The `check_converge` object in the function output will provide model diagnostics. 

```{r}
rc_res[['check_converge']]
```

We see that there are many R-hat values that are very large and thus the model has not converged properly. Even if we were to continue to plot the results, we can see that bounds don't look quite right. 

```{r, fig.width=6}
rc_res[["fit_df"]] %>%
  ggplot(aes(ages, data)) +
  geom_point(aes(color = "data")) +
  geom_line(aes(x = ages, y = median, color = "fit")) +
  geom_ribbon(aes(ymin = lower, ymax = upper), alpha = 0.2) +
  scale_color_manual(name = "", values = c(data = "red", fit = "black")) +
  ylab("migration rate")
```

We need to fix this non-convergent model before any of the results can be used. 
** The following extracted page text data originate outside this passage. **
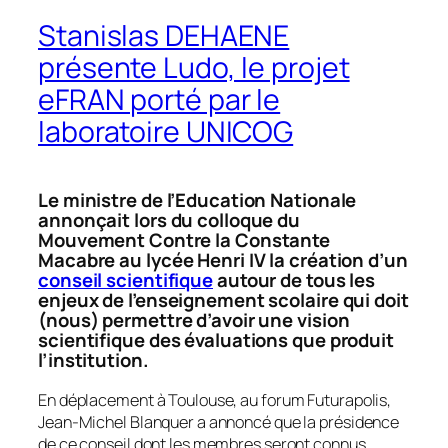
Stanislas DEHAENE
présente Ludo, le projet
eFRAN porté par le
laboratoire UNICOG
Le ministre de l’Education Nationale
annonçait lors du colloque du
Mouvement Contre la Constante
Macabre au lycée Henri IV la création d’un
conseil scientifique
autour de tous les
enjeux de l’enseignement scolaire qui doit
(nous) permettre d’avoir une vision
scientifique des évaluations que produit
l’institution.
En déplacement à Toulouse, au forum Futurapolis,
Jean-Michel Blanquer a annoncé que la présidence
de ce conseil dont les membres seront connus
## Method 1: Adjusting Stan Parameters

One method for improving convergence is to adjust the Stan parameters. Stan may already provide warnings about divergent transitions, low effective sample size and/or maximum treedepth. These errors may suggest specific parameters to change. 

To adjust Stan parameters, `mig_estimate_rc` can accept additional inputs for Stan. For example, to increase the `max_treedepth`, `adapt_delta`, and number of iterations, you can do the following: 

```{r, eval=FALSE}
res <- mig_estimate_rc(ages, migrants, pop,
                       pre_working_age = TRUE,
                       working_age = TRUE,
                       retirement = TRUE,
                       post_retirement = TRUE,
                       #optional inputs into stan
                       iter = 3000,
                       control = list(adapt_delta = 0.95, max_treedepth = 10)
                       )
```

A full list of Stan parameters is available in the [Stan documentation](https://mc-stan.org/rstan/reference/stan.html). 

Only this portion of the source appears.